Institutional investors have renewed calls for FTSE 100 companies to provide shareholders with a vote on their climate risk and resilience strategies amid signs that corporates are pulling back.
Asset manager CCLA and the Local Authority Pension Fund Forum (LAPFF) have coordinated a letter signed by more than 50 investors, including Brunel Pension Partnership, Church of England Pensions Board, Ethos Foundation, LGPS Central, NEST and PKA.
The letter highlighted the guidance from the Transition Plan Taskforce, now under the International Sustainability Standards Board (ISSB), which recommends that companies update and disclose their plans on a three-year cycle.
So far only five FTSE 100 companies offered shareholders an annual general meeting (AGM) vote on their transition plan votes in 2025, after a high point in 2022 when 14 FTSE100 put their transition plans amid post-COP26 enthusiasm.
“Any retreat from shareholder votes on climate strategies undermines our ability to hold boards accountable for managing risk,” Doug McMurdo, chair of LAPFF, told IPE.

“Central and local governments are expected to plan for and build resilience against the physical impacts of climate change – and we expect the companies our local authority pension funds invest in to do the same.”
Tessa Younger, environment stewardship at CCLA, said the letter aims to ensure climate is a key business strategy issue.
“The science is clear. Emissions are still rising, so it is still imperative that this is considered as a key business strategy issue,” said Younger. “Every point one of a degree matters, and we need that granularity.”

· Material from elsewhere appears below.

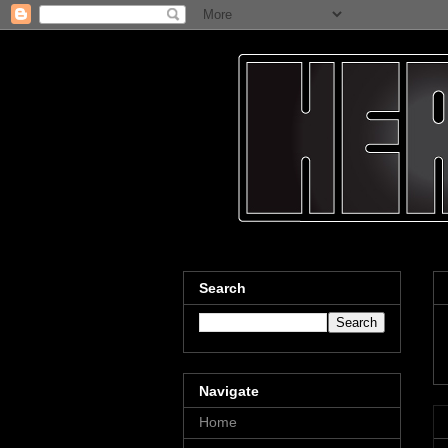
Search
Navigate
Home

She added: “A transition plan brings that to life and lets investors engage with the issue and see that it’s meaningful, not just high-level. We want a more detailed plan on how you’re going to get there, particularly the capital expenditure companies are going to have to implement their transition plans.”
Last year, the LAPFF and CCLA coordinated a similar investor-backed letter to FTSE 100 companies that had not held a shareholder vote within the previous three years.
Of the 76 companies contacted, 49 responded, with only two committing to hold a shareholder vote at a future AGM while 27 said they would keep it under review.
There were 17 companies that responded to say that they would not put their transition plans to a shareholder vote.